Apple will have news on APFS for the Fusion Drives in Macs "very soon," according to the company's software engineering head, Craig Federighi.
Fusion Drives combine conventional hard disks with a limited amount of flash storage, offering some of the benefits of both without the cost of a full-fledged SSD. The APFS file system was introduced alongside macOS High Sierra last year, and is optimized for flash storage, but Apple quickly revealed that Fusion Drives wouldn't be converted or be able to be used as boot drives.
"We intend to address this question very soon," Federighi said in an email exchange with a MacRumors reader.
Federighi's email is the first time that anyone inside Apple has addressed the issue.

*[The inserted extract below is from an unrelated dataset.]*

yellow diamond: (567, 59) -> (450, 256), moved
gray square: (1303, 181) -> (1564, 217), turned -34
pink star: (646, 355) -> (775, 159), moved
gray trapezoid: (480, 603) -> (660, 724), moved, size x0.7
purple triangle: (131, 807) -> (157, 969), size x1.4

APFS was first launched in beta for storage drives only shortly after the 2016 WWDC. Apple started the migration to APFS in devices with iOS 10.3.
Since Fusion Drive compatibility is missing in the macOS 10.13.5 beta, the executive's comments likely mean that Apple will announce support during WWDC 2018, scheduled to kick off June 4. That in turn would probably imply inclusion with this fall's macOS 10.14, given that the company rarely uses WWDC to talk about interim software updates.

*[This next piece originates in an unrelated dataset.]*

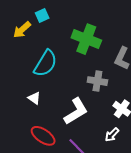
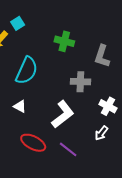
green cross: (86, 39) -> (64, 41), size x0.7

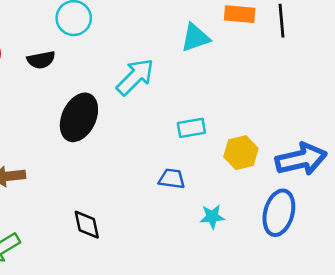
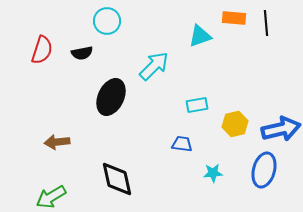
black diamond: (87, 225) -> (117, 179), size x1.5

APFS has become de facto on every Apple platform with flash storage, including not just Macs but iPhones, iPads, Apple TVs, and even the Apple Watch. Support for Fusion drives was included with early versions of the High Sierra beta for some models of Apple's fusion drive, but was completely stripped out during the testing process.
The format is a modern replacement for for the decades-old HFS+, with better efficiency, resiliency, and encryption, as well as easier backups.